Exercise requirements.
When you restate the records, do so word for word and omit any picture they contain.

◆ ◆ ◆ ◆ ◆ ◆ ◆

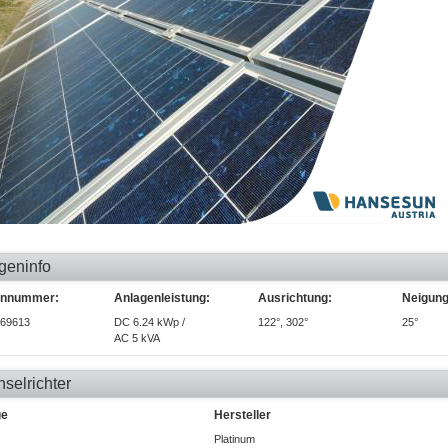
geninfo
ennummer:
Anlagenleistung:
Ausrichtung:
Neigung
69613
DC 6.24 kWp /
122°, 302°
25°
AC 5 kVA
selrichter
ge
Hersteller
Platinum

◆ ◆ ◆ ◆ ◆ ◆ ◆

Solution to this exercise.
geninfo
ennummer:
Anlagenleistung:
Ausrichtung:
Neigung
69613
DC 6.24 kWp /
122°, 302°
25°
AC 5 kVA
selrichter
ge
Hersteller
Platinum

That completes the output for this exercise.